Data scientists and engineers are continuing to push the boundaries of machine learning by creating larger and more-complex models that provide higher prediction accuracy for a broad range of use cases, including perception model training for autonomous vehicles, natural language processing, image classification, object detection, and predictive analytics. Training these complex models against large volumes of data is a very compute, network, and storage intensive task and often takes days or weeks. Customers not only want to cut down on the time-to-train their models, but they also want to lower their overall spend on training.
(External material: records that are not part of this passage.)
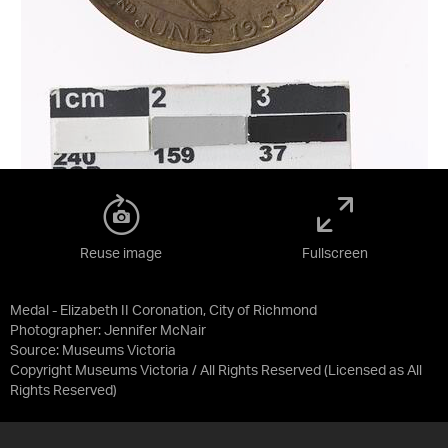
Reuse image
Fullscreen
Medal - Elizabeth II Coronation, City of Richmond
Photographer: Jennifer McNair
Source:
Museums Victoria
Copyright Museums Victoria / All Rights Reserved
(Licensed as
All
Rights Reserved
)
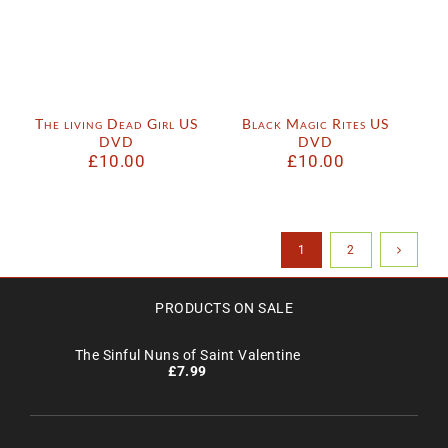
The living Dead Girl US
Black Magic Rites US
DVD
DVD
£
10.00
£
10.00
1
2
PRODUCTS ON SALE
The Sinful Nuns of Saint Valentine
£
7.99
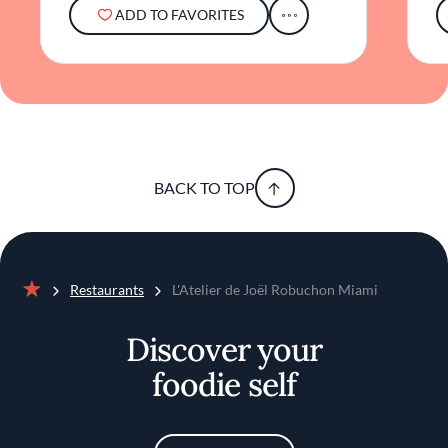
food, stylish surroundings, and a unique
ADD TO FAVORITES
interactive setting contributes to its notable
presence in Miami's gourmet landscape.
BACK TO TOP
Restaurants
L'Atelier de Joël Robuchon Miami
Home
Discover your
foodie self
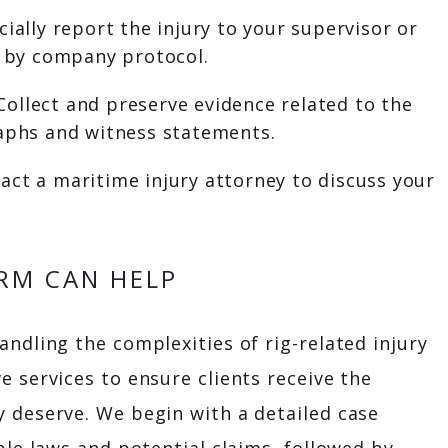
cially report the injury to your supervisor or
d by company protocol.
Collect and preserve evidence related to the
raphs and witness statements.
act a maritime injury attorney to discuss your
RM CAN HELP
ndling the complexities of rig-related injury
e services to ensure clients receive the
 deserve. We begin with a detailed case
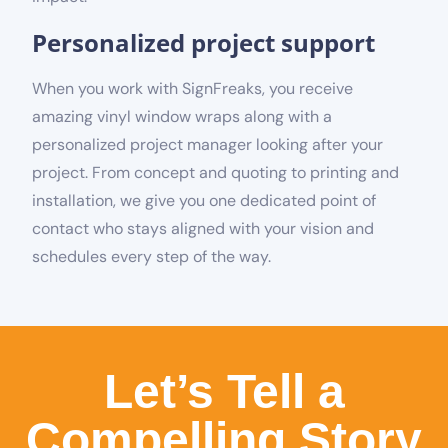
Personalized project support
When you work with SignFreaks, you receive
amazing vinyl window wraps along with a
personalized project manager looking after your
project. From concept and quoting to printing and
installation, we give you one dedicated point of
contact who stays aligned with your vision and
schedules every step of the way.
Let’s Tell a
Compelling Story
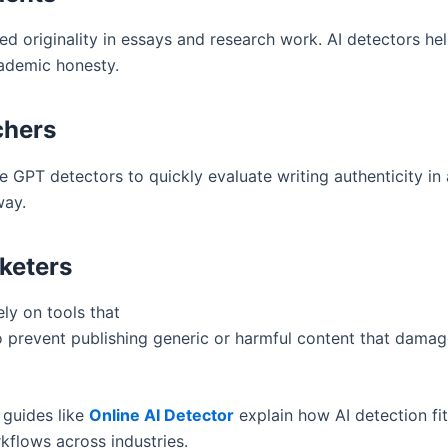
ed originality in essays and research work. AI detectors he
ademic honesty.
chers
 GPT detectors to quickly evaluate writing authenticity in a
way.
keters
ly on tools that
 prevent publishing generic or harmful content that dama
 guides like
Online AI Detector
explain how AI detection fit
kflows across industries.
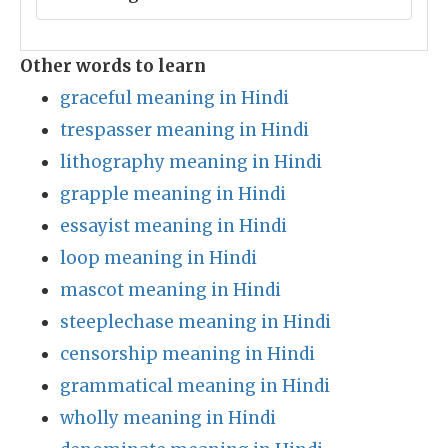
Other words to learn
graceful meaning in Hindi
trespasser meaning in Hindi
lithography meaning in Hindi
grapple meaning in Hindi
essayist meaning in Hindi
loop meaning in Hindi
mascot meaning in Hindi
steeplechase meaning in Hindi
censorship meaning in Hindi
grammatical meaning in Hindi
wholly meaning in Hindi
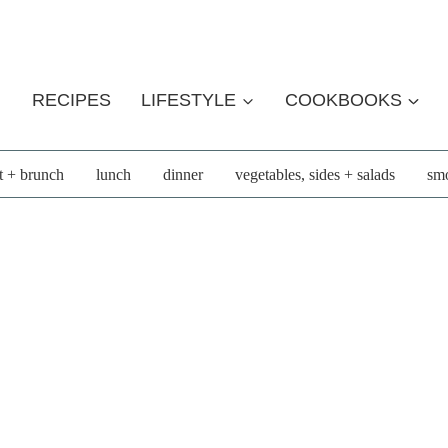
RECIPES
LIFESTYLE
COOKBOOKS
t + brunch
lunch
dinner
vegetables, sides + salads
smo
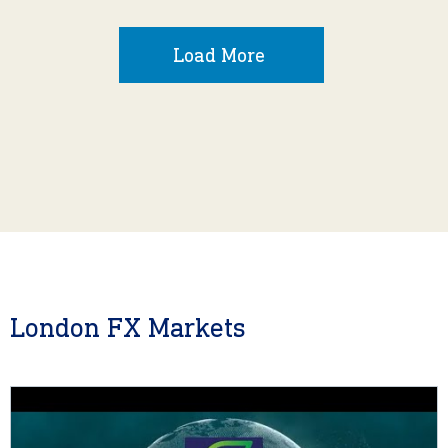
Load More
London FX Markets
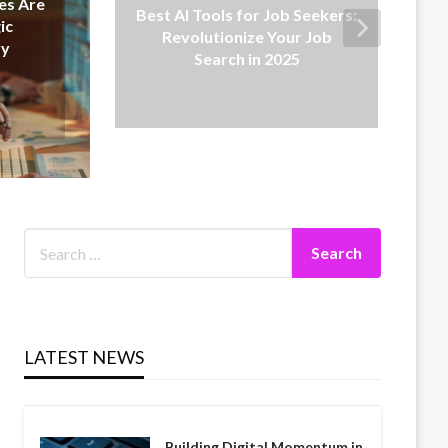
 for Job Seekers:
Low-Cost SaaS Solutions:
nize Your Job
Affordable Tools for Growing
h in 2025
Businesses
LATEST NEWS
Building Digital Momentum in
Collectively, long training times and high costs limit how frequently customers can train their models, which translates into a slower pace of development and innovation for machine learning.
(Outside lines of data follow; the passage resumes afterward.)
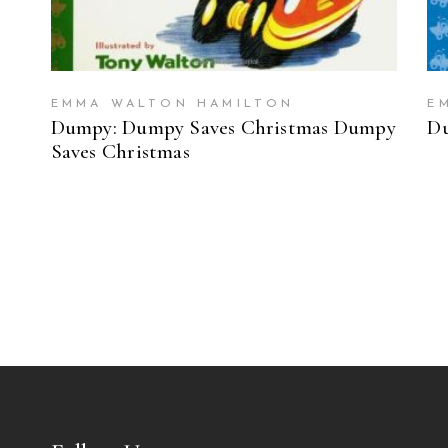
EMMA WALTON HAMILTON
E
Dumpy: Dumpy Saves Christmas Dumpy
Du
Saves Christmas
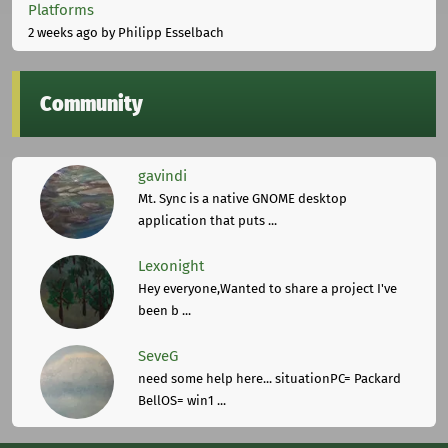
Platforms
2 weeks ago
by Philipp Esselbach
Community
gavindi
Mt. Sync is a native GNOME desktop
application that puts ...
Lexonight
Hey everyone,Wanted to share a project I've
been b ...
SeveG
need some help here... situationPC= Packard
BellOS= win1 ...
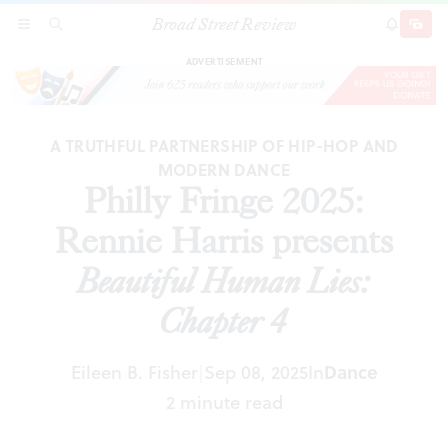
Broad Street Review
Philly Fringe 2025: Rennie Harris presents
SECTIONS
SEARCH
SUBSCRI
SHARE
DONAT
Beautiful Human Lies: Chapter 4
ADVERTISEMENT
A TRUTHFUL PARTNERSHIP OF HIP-HOP AND
MODERN DANCE
Philly Fringe 2025:
Rennie Harris presents
Beautiful Human Lies:
Chapter 4
Eileen B. Fisher
Sep 08, 2025
In
Dance
|
2 minute read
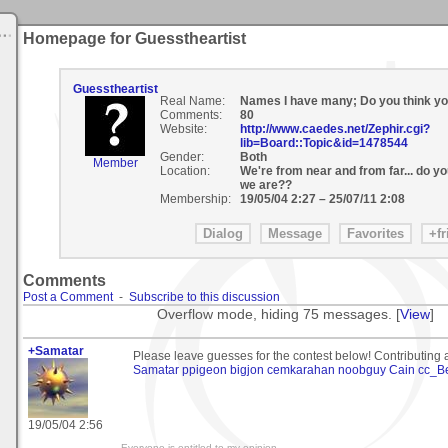
Homepage for Guesstheartist
Guesstheartist
Real Name:
Names I have many; Do you think y
Comments:
80
Website:
http://www.caedes.net/Zephir.cgi?
lib=Board::Topic&id=1478544
Gender:
Both
Member
Location:
We're from near and from far... do 
we are??
Membership:
19/05/04 2:27
–
25/07/11 2:08
Comments
Post a Comment
-
Subscribe to this discussion
Overflow mode, hiding 75 messages. [
View
]
+Samatar
Please leave guesses for the contest below! Contributing a
Samatar
ppigeon
bigjon
cemkarahan
noobguy
Cain
cc_B
19/05/04 2:56
-Everyone is entitled to my opinion-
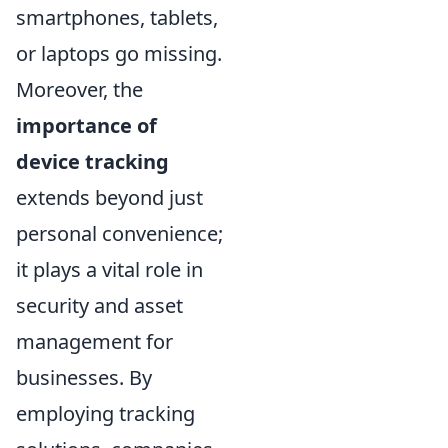
smartphones, tablets,
or laptops go missing.
Moreover, the
importance of
device tracking
extends beyond just
personal convenience;
it plays a vital role in
security and asset
management for
businesses. By
employing tracking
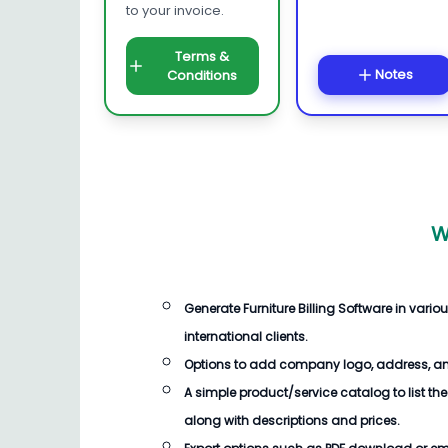
to your invoice.
Terms &
Notes
Conditions
W
Generate
Furniture Billing Software
in vario
international clients.
Options to add company logo, address, an
A simple product/service catalog to list the
along with descriptions and prices.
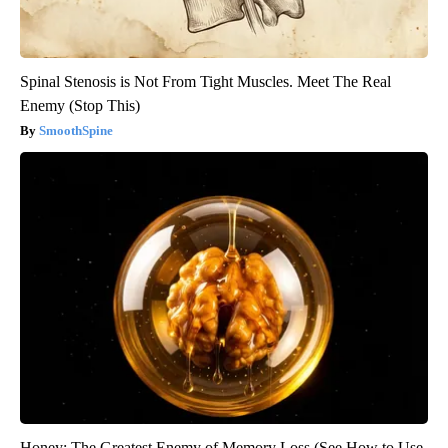
Spinal Stenosis is Not From Tight Muscles. Meet The Real
Enemy (Stop This)
SmoothSpine
Honey: The Greatest Enemy of Memory Loss (See How to Use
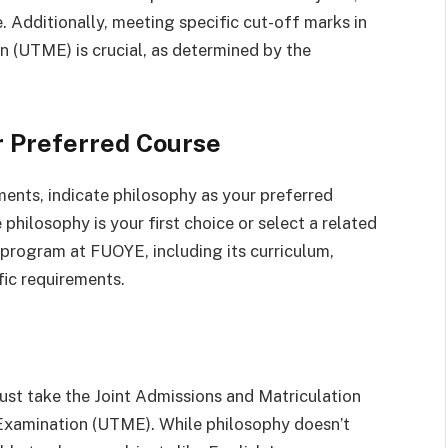
Additionally, meeting specific cut-off marks in
n (UTME) is crucial, as determined by the
r Preferred Course
ements, indicate philosophy as your preferred
philosophy is your first choice or select a related
program at FUOYE, including its curriculum,
fic requirements.
st take the Joint Admissions and Matriculation
 Examination (UTME). While philosophy doesn’t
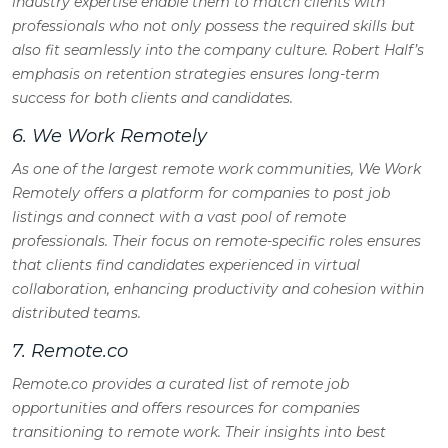
industry expertise enable them to match clients with
professionals who not only possess the required skills but
also fit seamlessly into the company culture. Robert Half’s
emphasis on retention strategies ensures long-term
success for both clients and candidates.
6. We Work Remotely
As one of the largest remote work communities, We Work
Remotely offers a platform for companies to post job
listings and connect with a vast pool of remote
professionals. Their focus on remote-specific roles ensures
that clients find candidates experienced in virtual
collaboration, enhancing productivity and cohesion within
distributed teams.
7. Remote.co
Remote.co provides a curated list of remote job
opportunities and offers resources for companies
transitioning to remote work. Their insights into best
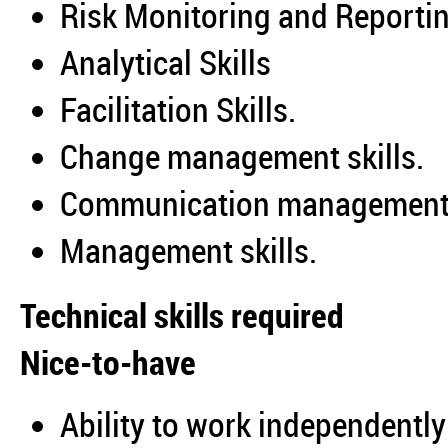
Risk Monitoring and Reportin
Analytical Skills
Facilitation Skills.
Change management skills.
Communication management 
Management skills.
Technical skills required
Nice-to-have
Ability to work independently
The increased performance of P4d instances speeds up the time to train machine learning models by up to 3x (reducing training time from days to hours) and the additional GPU memory helps customers train larger, more complex models. As data becomes more abundant, customers are training models with millions and sometimes billions of parameters, like those used for natural language processing for document summarization and question answering, object detection and classification for autonomous vehicles, image classification for large-scale content moderation, recommendation engines for e-commerce websites, and ranking algorithms for intelligent search engines—all of which require increasing network throughput and GPU memory. P4d instances feature 8 NVIDIA A100 Tensor Core GPUs capable of up to 2.5 petaflops of mixed-precision performance and 320 GB of high bandwidth GPU memory in one EC2 instance. P4d instances are the first in the industry to offer 400 Gbps network bandwidth with Elastic Fabric Adapter (EFA) and NVIDIA GPUDirect RDMA network interfaces to enable direct communication between GPUs across servers for lower latency and higher scaling efficiency, helping to unblock scaling bottlenecks across multi-node distributed workloads. Each P4d instance also offers 96 Intel Xeon Scalable (Cascade Lake) vCPUs, 1.1 TB of system memory, and 8 TB of local NVMe storage to reduce single node training times. By more than doubling the performance of previous generation of P3 instances, P4d instances can lower the cost to train machine learning models by up to 60%, providing customers greater efficiency over expensive and inflexible on-premises systems. HPC customers will also benefit from P4d’s increased processing performance and GPU memory for demanding workloads like seismic analysis, drug discovery, DNA sequencing, materials science, and financial and insurance risk modeling.